BROSSARD, Que. — The feeling of impending doom that seems to have descended on the Montreal Canadiens fans had not reached the dressing room of their suburban training centre on Sunday afternoon.
Centre David Desharnais even saw the notion of competing in a must-win Game 6 of their NHL Eastern Conference semifinal against the Boston Bruins as fun.
The Canadiens trail the Bruins 3-2 ahead of the Monday night game at the Bell Centre.
Desharnais recalled that his team was in the same predicament against Boston in the first round in 2011 and ended up winning 2-1 before falling in overtime in Game 7.
“It’s not the first time for all of us,” said Desharnais. “It’s fun. You play all year to be in this kind of situation, playing a big game at home. We need to take advantage of it.”
A 4-2 defeat in Boston on Saturday night, in which conceding the Bruins’ first two power-play goals of the series had them down 3-0 in the second period, has put the Canadiens on the brink of elimination.
A concern is that they haven’t scored a goal at even strength in the last two games, including a 1-0 overtime loss in Game 4, which was the first time in four tries they failed to win on home ice in this year’s playoffs.
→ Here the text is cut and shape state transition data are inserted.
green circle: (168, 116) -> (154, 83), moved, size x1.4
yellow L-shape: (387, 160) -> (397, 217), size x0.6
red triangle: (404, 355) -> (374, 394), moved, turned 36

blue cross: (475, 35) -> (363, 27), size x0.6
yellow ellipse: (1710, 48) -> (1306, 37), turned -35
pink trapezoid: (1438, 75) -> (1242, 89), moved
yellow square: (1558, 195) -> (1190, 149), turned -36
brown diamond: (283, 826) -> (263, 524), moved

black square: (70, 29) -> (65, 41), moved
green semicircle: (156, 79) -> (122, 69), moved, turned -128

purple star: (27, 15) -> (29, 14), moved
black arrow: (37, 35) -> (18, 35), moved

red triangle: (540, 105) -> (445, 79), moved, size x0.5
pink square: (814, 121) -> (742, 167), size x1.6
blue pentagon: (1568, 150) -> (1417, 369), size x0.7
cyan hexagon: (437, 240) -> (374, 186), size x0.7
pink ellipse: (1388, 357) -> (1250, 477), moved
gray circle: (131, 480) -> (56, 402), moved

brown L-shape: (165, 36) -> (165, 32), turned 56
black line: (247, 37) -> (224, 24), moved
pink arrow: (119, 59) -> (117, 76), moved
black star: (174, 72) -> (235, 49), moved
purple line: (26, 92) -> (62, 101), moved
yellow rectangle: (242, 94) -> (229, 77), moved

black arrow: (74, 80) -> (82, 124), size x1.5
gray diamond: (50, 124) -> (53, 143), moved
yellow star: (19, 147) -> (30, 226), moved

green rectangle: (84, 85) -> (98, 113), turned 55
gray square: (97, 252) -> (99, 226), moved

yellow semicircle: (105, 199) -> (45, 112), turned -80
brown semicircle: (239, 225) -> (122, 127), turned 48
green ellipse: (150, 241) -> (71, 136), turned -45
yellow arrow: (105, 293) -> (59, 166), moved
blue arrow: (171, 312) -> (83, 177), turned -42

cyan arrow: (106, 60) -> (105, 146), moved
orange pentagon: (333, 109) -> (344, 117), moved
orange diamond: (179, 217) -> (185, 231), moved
But coach Michel Therrien said that was no reason to panic.
“We’re playing the Boston Bruins,” he said. “They were the best team in the NHL in the regular season, so you have to give them credit.
“We have to find a solution to be better five-on-five and we will. That’s the challenge to play against a team like that. But we’ve faced adversity through the course of the season and what I like about this group is we’ve always got that attitude when we face adversity. It won’t be any different.”
Captain Brian Gionta added: “We’re playing at home. For the most part of the series we’ve outplayed them and we feel comfortable.”
Going into the game in Boston, Therrien had called on his top offensive players to adjust better to the added intensity of playoff hockey.
Max Pacioretty, a 39-goal scorer in the regular season who has one in nine playoff games, responded with lots of energy. He tied with P.K Subban for the team lead with six shots on goal and assisted on Subban’s power-play goal late in the third period.
Desharnais added three shots, but still has only one assist in the series.
And Thomas Vanek, who has been quiet since potting two power-play goals in Game 2, was also held off the scoresheet.
“We need everyone and I’m part of that group, so obviously we’ve got to raise our game,” said Vanek. “Starting from myself.”
The Austrian right-winger was acquired at the trade deadline to add punch to the attack and mostly he has done that.
The Canadiens didn’t need their top guns much as they swept the Tampa Bay Lightning in the first round, but their production has been missed against a tight defensive club like the Bruins, which seems to have six-foot-nine defenceman Zdeno Chara on the ice for every important shift.
“It’s been a little bit different series than Tampa,” said Vanek. “That’s a big team over there and I thought overall it’s a team that’s been playing well.
“We knew from the get-go that they have depth and I think that’s what makes them strong. But so do we. I don’t think this series is about one or two players. It’s about depth. We still believe in this group and we’ll be ready to go.”
Boston’s depth came through on Saturday as the third line of centre Carl Soderberg with Loui Eriksson and Matt Fraser produced a pair of goals. Fraser had scored the only goal in Game 4 as well.
Therrien gave no hint whether he will stick with slow-moving defenceman Douglas Murray, against whom Bruins coach Claude Julien likes to put the Soderberg line. Murray replaced the much-smaller but more mobile Francis Bouillon after the first two games.
He also wouldn’t discuss his decision to replace veteran Daniel Briere with Brandon Prust, a more robust forward who looks to be playing through some sort of upper-body injury.